Task to complete —
Search term "started": please show all lines in the listing that contain it.

Supplied data —
========================================================================

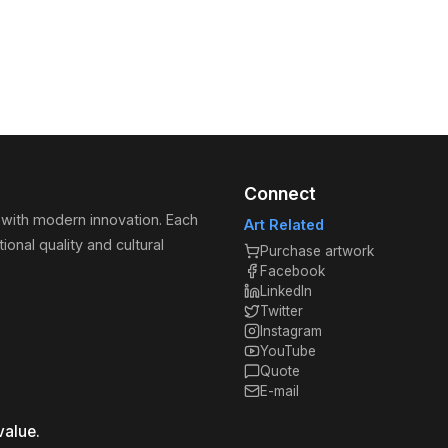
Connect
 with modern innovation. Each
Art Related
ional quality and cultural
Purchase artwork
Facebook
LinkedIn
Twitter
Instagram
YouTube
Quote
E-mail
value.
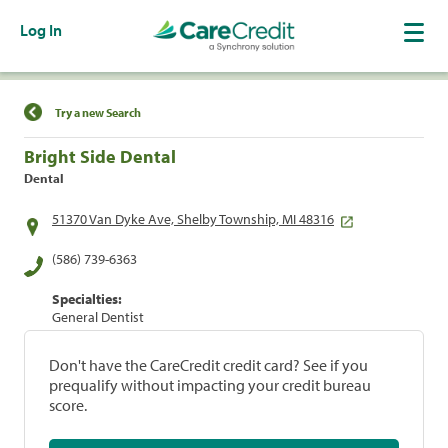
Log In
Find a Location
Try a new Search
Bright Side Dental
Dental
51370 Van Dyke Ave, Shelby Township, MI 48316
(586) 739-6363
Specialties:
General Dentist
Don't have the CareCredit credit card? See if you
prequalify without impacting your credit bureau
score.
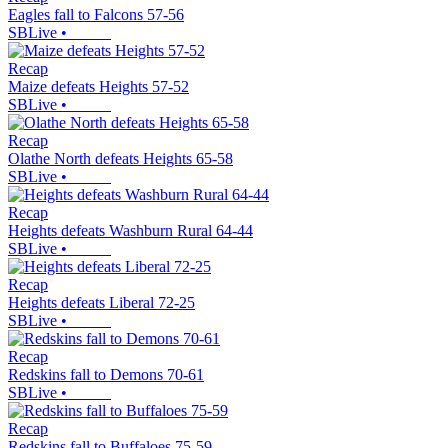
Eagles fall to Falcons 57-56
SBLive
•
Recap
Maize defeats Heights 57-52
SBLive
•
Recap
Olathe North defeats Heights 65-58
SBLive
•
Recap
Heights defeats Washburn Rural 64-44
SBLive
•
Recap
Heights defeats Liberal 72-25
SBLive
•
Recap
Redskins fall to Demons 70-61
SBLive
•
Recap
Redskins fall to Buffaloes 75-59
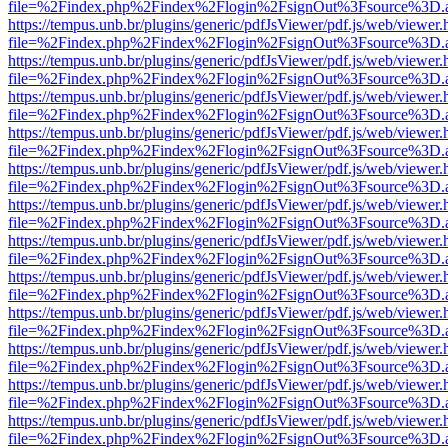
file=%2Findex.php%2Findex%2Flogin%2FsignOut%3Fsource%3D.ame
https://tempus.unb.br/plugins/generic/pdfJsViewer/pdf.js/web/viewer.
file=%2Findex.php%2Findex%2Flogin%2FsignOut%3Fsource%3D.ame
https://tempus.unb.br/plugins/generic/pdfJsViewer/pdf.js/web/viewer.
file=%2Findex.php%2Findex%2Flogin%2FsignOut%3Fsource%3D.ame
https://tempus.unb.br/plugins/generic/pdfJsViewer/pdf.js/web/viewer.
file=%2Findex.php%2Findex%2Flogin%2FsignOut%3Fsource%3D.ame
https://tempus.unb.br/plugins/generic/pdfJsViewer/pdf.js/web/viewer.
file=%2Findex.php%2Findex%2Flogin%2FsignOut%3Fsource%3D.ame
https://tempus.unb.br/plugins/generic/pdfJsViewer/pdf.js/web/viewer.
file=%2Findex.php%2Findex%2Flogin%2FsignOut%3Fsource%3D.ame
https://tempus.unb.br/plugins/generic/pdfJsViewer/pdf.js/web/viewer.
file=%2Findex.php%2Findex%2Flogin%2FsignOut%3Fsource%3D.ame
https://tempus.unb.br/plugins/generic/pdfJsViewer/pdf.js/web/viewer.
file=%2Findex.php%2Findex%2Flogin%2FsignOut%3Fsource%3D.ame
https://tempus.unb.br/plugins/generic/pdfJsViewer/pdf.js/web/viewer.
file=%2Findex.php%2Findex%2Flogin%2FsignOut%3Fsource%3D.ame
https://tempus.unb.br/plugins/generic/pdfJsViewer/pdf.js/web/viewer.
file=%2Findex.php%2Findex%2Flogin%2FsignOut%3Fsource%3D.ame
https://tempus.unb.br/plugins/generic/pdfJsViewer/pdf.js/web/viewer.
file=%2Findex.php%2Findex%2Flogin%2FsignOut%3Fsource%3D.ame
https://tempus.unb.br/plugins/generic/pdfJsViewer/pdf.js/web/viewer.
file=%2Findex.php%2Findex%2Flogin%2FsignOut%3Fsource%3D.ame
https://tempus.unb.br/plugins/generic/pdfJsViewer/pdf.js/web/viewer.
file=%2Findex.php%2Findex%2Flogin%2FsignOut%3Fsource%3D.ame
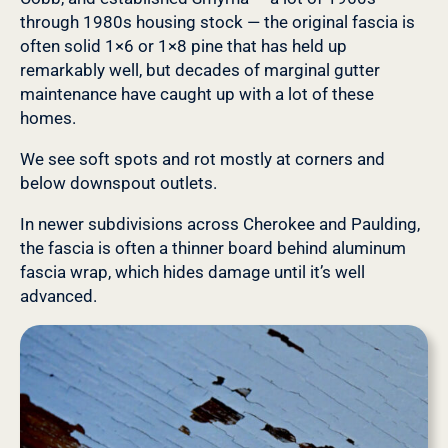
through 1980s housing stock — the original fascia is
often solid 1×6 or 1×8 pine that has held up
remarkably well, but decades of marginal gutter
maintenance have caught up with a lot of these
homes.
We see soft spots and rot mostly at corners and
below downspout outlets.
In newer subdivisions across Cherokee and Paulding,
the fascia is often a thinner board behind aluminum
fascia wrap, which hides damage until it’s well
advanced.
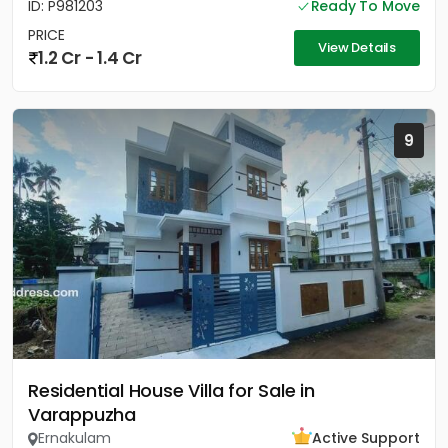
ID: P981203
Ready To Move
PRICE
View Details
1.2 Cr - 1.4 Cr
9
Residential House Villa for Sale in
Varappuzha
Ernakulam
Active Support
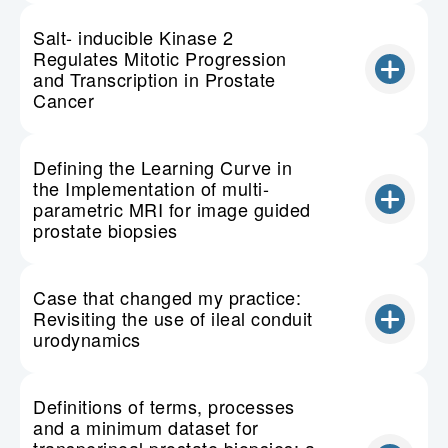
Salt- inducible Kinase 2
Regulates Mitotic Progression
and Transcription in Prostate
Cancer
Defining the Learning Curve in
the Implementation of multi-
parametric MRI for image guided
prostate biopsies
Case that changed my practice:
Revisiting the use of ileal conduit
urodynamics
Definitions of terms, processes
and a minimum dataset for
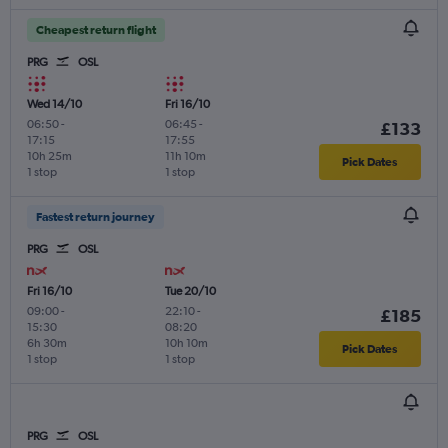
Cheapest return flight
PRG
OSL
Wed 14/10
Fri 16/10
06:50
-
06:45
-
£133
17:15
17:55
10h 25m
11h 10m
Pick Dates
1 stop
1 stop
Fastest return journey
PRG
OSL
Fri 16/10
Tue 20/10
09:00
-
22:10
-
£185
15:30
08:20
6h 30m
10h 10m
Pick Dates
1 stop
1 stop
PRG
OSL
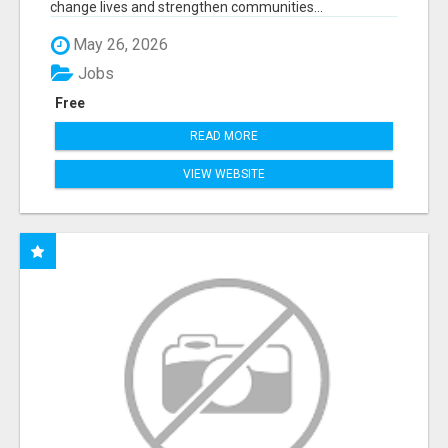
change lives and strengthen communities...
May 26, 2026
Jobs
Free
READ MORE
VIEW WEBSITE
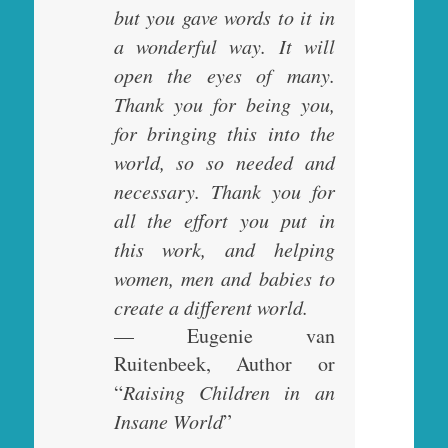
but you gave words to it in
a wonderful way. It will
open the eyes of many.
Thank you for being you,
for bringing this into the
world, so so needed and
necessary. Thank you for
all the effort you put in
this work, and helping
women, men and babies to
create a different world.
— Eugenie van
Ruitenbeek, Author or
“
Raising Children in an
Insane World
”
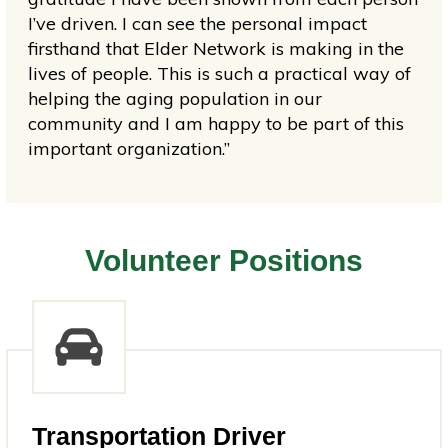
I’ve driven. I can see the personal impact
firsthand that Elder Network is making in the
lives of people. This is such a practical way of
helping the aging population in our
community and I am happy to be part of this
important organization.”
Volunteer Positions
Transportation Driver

========================================================================

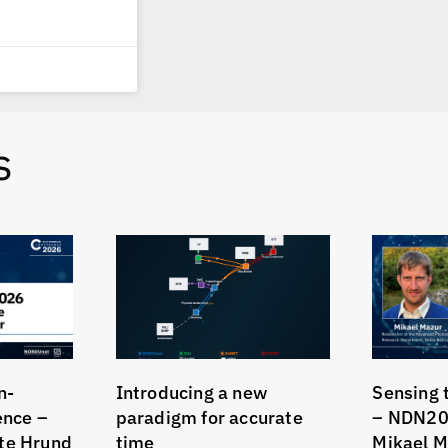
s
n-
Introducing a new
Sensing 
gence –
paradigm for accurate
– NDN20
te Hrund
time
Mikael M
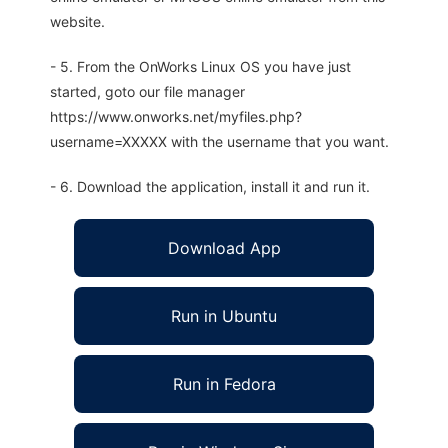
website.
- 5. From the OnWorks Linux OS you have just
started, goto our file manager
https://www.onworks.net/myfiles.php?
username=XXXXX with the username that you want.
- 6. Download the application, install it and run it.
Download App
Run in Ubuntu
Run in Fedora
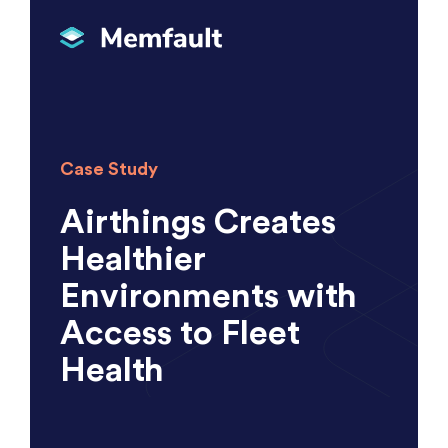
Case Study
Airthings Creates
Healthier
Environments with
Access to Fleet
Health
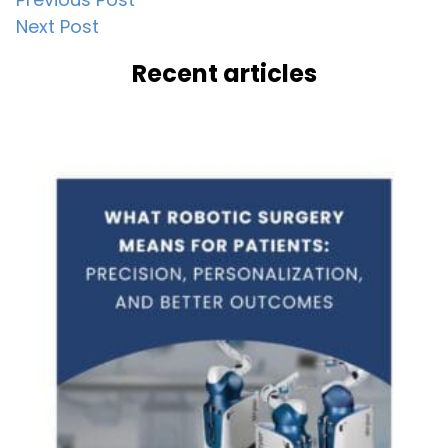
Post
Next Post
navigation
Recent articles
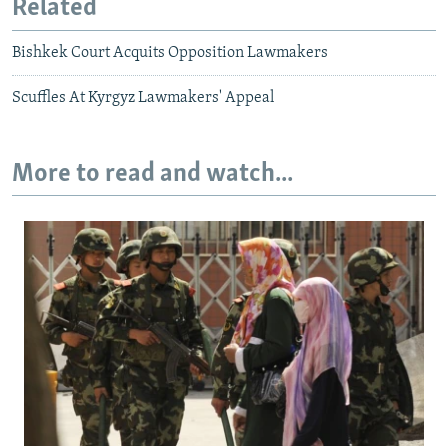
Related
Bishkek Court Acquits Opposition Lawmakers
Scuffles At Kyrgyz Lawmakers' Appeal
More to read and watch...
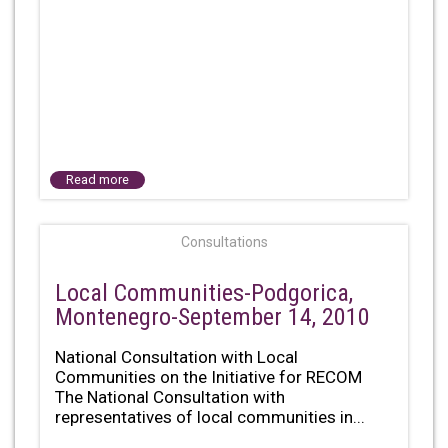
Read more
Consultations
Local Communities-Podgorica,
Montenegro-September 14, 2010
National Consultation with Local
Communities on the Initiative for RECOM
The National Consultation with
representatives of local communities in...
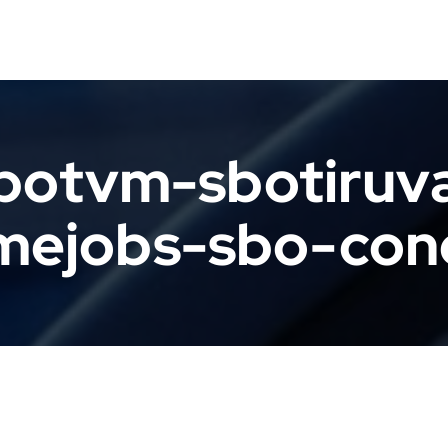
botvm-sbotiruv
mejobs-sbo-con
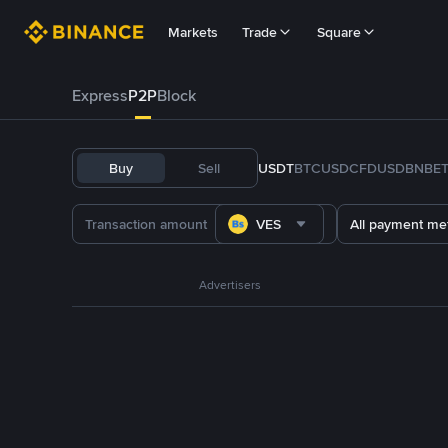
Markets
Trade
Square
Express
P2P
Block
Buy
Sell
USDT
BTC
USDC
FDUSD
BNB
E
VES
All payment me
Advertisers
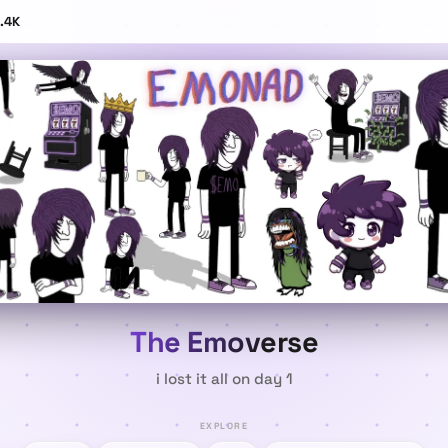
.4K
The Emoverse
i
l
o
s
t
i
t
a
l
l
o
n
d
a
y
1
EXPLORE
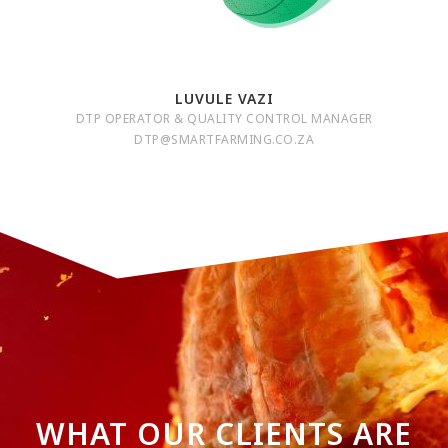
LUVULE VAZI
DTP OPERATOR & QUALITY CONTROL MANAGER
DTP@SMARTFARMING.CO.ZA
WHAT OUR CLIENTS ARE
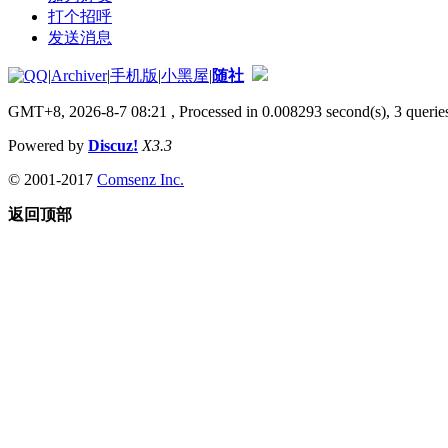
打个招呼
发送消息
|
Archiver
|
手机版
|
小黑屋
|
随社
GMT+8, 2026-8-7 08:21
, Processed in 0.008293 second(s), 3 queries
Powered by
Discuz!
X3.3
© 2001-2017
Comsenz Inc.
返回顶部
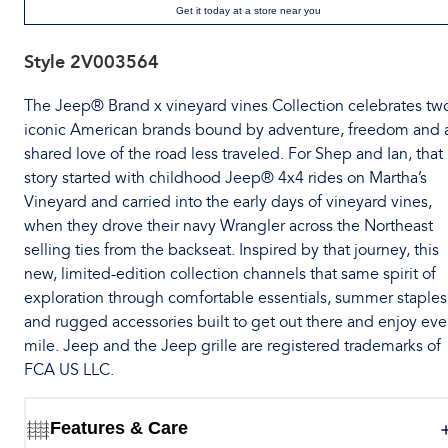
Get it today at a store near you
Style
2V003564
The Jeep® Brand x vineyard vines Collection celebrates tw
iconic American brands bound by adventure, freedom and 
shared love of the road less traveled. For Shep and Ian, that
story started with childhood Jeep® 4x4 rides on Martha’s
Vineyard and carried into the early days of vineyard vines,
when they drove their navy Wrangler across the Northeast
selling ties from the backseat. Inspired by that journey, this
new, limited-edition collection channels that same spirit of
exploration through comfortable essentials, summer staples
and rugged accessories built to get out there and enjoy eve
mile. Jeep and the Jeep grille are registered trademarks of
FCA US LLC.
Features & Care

========================================================================

Finished task —
started, goto our file manager
story started with childhood Jeep® 4x4 rides on Martha’s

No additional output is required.